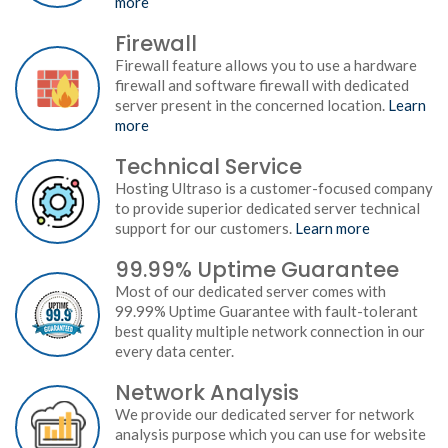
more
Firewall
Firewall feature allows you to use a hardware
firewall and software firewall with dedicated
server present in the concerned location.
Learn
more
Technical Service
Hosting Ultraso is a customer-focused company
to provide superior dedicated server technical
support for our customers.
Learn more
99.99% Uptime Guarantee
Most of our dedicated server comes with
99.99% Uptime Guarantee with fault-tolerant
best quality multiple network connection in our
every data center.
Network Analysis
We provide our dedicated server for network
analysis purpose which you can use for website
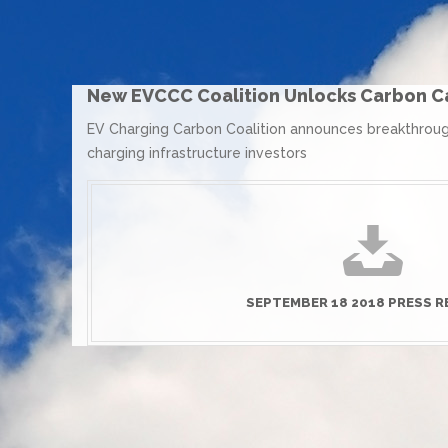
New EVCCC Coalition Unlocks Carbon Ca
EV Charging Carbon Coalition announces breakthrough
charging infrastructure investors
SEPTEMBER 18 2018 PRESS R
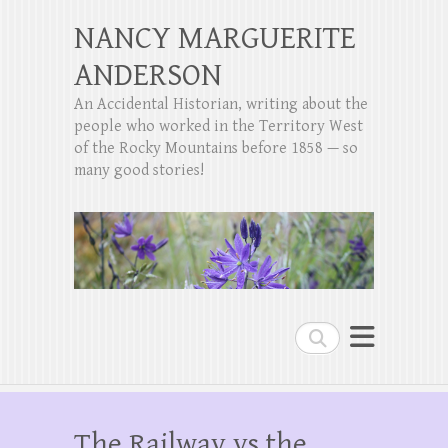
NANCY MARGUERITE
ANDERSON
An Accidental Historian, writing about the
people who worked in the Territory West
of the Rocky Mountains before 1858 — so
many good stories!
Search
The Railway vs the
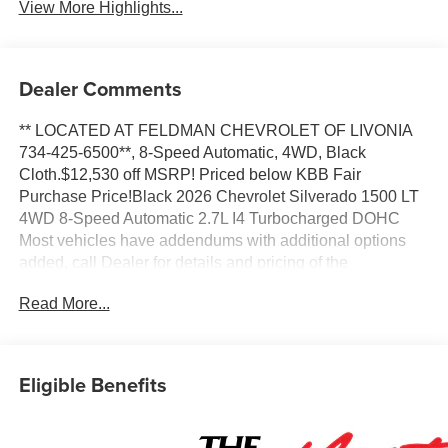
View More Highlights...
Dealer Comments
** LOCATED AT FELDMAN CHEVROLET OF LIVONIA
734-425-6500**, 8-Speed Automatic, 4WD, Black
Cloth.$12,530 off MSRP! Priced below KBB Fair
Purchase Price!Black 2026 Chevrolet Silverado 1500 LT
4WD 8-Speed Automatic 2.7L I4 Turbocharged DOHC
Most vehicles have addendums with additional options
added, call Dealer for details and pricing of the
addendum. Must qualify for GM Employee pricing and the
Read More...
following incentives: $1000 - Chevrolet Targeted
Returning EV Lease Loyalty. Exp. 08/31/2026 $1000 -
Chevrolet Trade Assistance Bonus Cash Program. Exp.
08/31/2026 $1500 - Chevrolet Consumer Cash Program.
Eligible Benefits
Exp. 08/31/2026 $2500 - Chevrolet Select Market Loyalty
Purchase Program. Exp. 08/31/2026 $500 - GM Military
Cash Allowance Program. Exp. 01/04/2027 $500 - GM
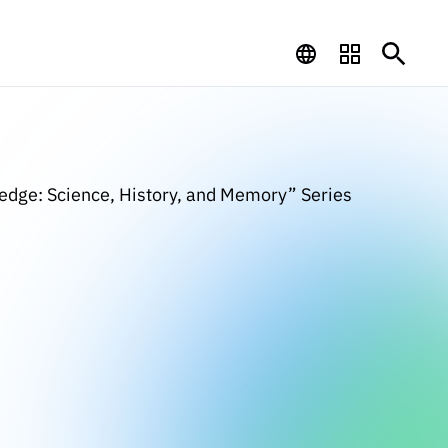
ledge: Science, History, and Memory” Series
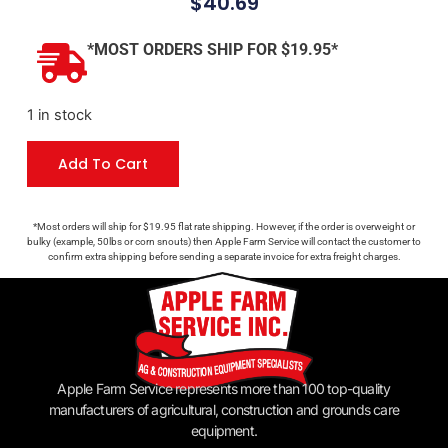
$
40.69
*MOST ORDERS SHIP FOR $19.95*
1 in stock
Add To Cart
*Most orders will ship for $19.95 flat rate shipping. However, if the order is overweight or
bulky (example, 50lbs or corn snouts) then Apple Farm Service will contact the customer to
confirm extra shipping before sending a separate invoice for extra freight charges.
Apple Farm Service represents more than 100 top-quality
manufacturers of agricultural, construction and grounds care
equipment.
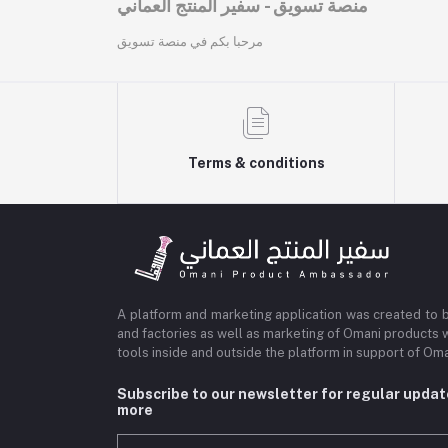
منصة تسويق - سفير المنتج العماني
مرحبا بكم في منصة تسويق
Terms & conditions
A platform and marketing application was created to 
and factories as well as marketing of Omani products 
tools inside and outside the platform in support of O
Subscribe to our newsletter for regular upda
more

----------------------------------------

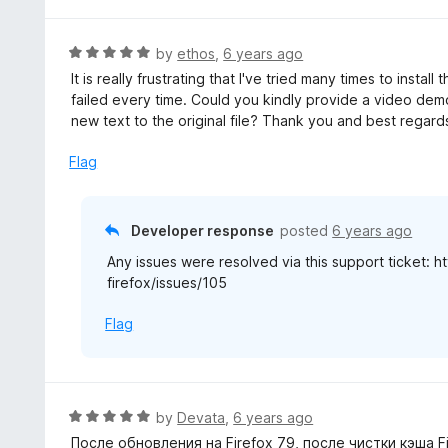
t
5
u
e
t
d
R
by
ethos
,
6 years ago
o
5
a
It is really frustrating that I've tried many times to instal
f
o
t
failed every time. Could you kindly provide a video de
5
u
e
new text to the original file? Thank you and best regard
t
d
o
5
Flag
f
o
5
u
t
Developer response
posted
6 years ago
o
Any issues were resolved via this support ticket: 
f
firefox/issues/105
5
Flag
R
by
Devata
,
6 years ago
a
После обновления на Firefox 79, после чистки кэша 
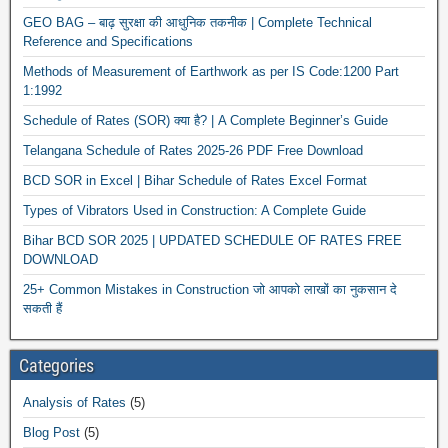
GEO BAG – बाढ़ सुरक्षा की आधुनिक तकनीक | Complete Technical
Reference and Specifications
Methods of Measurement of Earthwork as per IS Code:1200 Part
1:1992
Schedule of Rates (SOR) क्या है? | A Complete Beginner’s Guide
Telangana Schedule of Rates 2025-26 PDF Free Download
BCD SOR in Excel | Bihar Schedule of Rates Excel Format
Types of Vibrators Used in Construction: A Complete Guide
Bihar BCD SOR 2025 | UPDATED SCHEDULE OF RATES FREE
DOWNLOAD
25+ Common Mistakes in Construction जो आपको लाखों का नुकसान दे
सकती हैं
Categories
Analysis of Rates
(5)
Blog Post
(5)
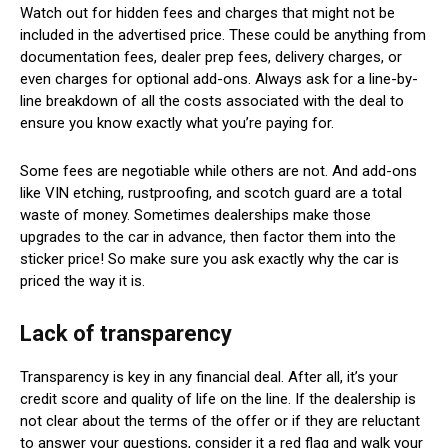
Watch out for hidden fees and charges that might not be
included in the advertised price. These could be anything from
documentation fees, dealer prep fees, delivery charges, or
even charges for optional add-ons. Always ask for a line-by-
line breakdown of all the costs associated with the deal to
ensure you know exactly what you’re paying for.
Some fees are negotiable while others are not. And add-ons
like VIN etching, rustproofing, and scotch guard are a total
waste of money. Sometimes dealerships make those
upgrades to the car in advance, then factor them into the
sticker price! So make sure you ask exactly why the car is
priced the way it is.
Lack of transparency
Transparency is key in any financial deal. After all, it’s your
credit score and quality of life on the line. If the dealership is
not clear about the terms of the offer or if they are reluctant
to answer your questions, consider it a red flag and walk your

----------------------------------------

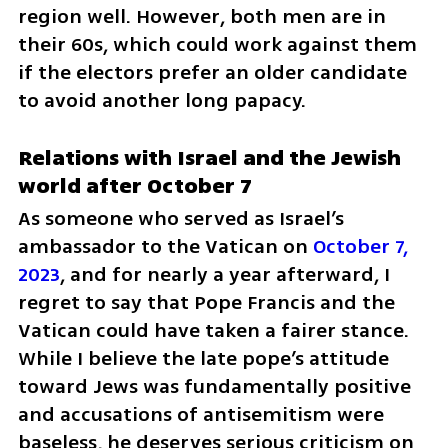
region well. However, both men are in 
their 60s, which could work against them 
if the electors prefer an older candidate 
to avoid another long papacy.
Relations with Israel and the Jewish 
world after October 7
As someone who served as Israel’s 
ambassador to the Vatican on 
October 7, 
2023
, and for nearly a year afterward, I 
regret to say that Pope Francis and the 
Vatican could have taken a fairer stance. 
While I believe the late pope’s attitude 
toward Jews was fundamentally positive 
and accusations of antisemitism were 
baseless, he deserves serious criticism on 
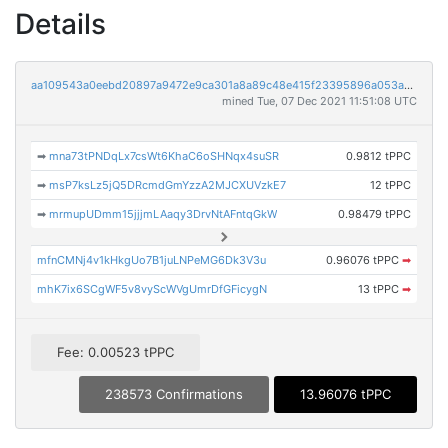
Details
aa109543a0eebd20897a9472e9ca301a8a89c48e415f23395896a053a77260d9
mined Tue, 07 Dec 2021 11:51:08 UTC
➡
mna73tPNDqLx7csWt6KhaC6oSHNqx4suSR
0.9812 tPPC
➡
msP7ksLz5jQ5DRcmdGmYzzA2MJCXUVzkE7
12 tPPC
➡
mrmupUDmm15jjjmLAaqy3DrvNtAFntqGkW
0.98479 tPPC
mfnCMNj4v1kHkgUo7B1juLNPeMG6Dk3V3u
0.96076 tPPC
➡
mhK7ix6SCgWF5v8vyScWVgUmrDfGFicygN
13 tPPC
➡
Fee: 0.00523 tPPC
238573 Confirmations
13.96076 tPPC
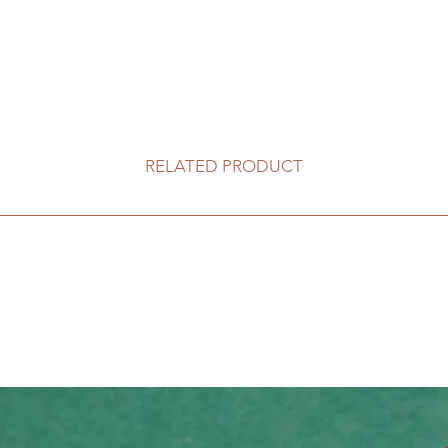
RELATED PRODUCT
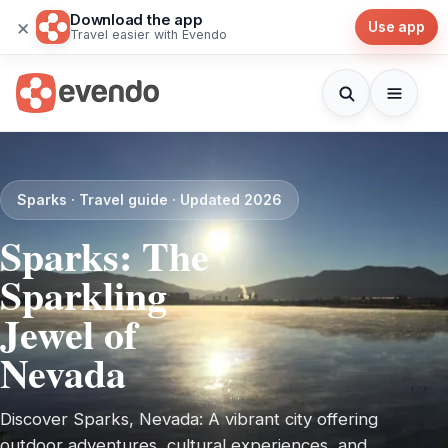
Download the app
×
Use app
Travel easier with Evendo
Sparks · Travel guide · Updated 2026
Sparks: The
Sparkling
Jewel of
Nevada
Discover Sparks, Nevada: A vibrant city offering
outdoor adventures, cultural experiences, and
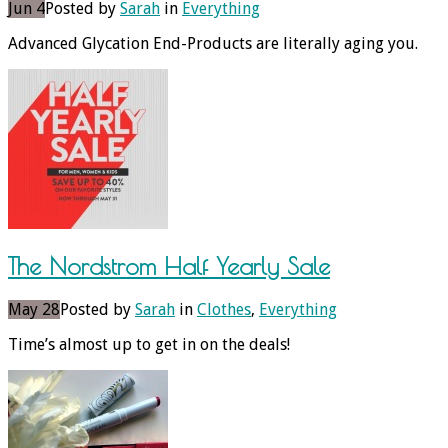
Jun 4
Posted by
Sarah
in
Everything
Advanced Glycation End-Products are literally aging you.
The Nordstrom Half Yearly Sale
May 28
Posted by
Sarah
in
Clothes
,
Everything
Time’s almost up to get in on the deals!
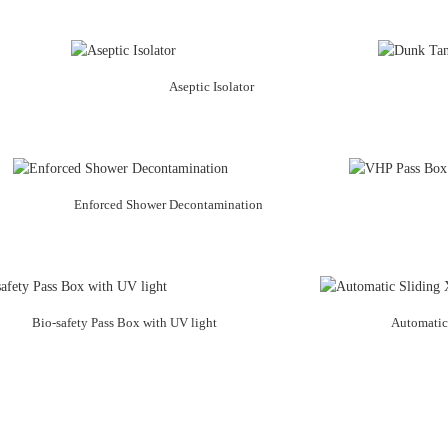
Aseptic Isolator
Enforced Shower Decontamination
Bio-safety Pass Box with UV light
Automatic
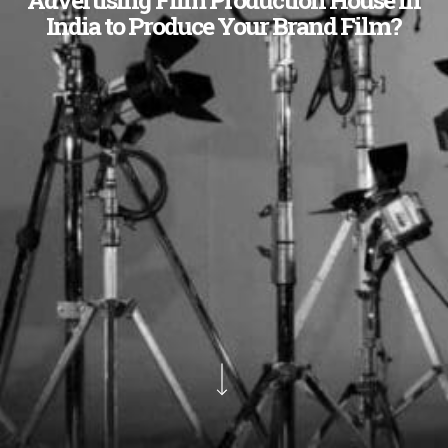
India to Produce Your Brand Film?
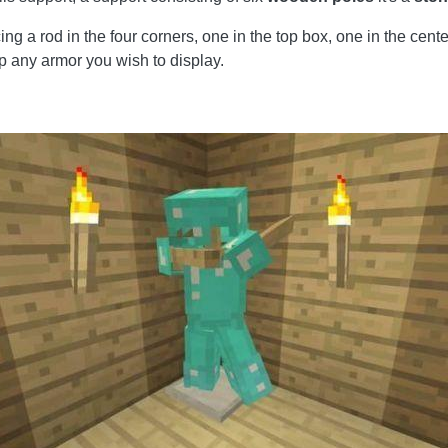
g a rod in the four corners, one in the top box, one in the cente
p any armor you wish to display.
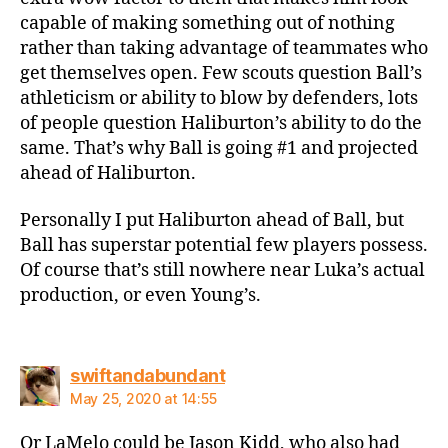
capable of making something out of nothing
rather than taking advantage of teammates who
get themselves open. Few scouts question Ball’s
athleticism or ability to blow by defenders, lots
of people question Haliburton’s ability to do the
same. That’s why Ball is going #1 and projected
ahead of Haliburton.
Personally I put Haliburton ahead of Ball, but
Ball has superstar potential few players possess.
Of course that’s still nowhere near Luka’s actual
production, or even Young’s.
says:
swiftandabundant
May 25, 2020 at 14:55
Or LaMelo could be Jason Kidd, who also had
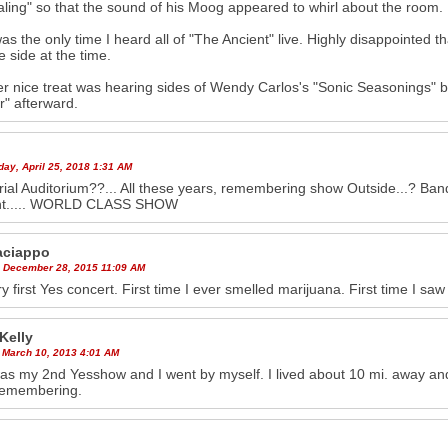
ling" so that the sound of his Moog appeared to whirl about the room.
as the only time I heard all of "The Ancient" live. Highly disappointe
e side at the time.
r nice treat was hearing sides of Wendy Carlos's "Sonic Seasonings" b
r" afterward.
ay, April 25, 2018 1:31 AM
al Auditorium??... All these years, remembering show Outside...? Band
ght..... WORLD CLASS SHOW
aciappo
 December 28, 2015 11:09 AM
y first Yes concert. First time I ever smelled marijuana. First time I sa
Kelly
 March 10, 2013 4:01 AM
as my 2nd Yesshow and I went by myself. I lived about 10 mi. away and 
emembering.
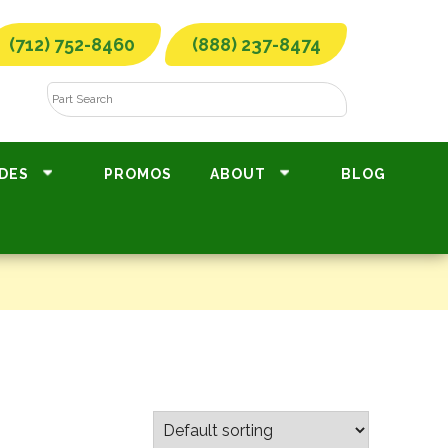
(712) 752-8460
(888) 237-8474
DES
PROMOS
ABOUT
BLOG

----------------------------------------

> The problem
Your answer should be the lines above from the one containing "Watch out for" through the one containing "upgrades to the", copied exactly and with both ends kept.

> Answer for this exercise
Watch out for hidden fees and charges that might not be
included in the advertised price. These could be anything from
documentation fees, dealer prep fees, delivery charges, or
even charges for optional add-ons. Always ask for a line-by-
line breakdown of all the costs associated with the deal to
ensure you know exactly what you’re paying for.
Some fees are negotiable while others are not. And add-ons
like VIN etching, rustproofing, and scotch guard are a total
waste of money. Sometimes dealerships make those
upgrades to the car in advance, then factor them into the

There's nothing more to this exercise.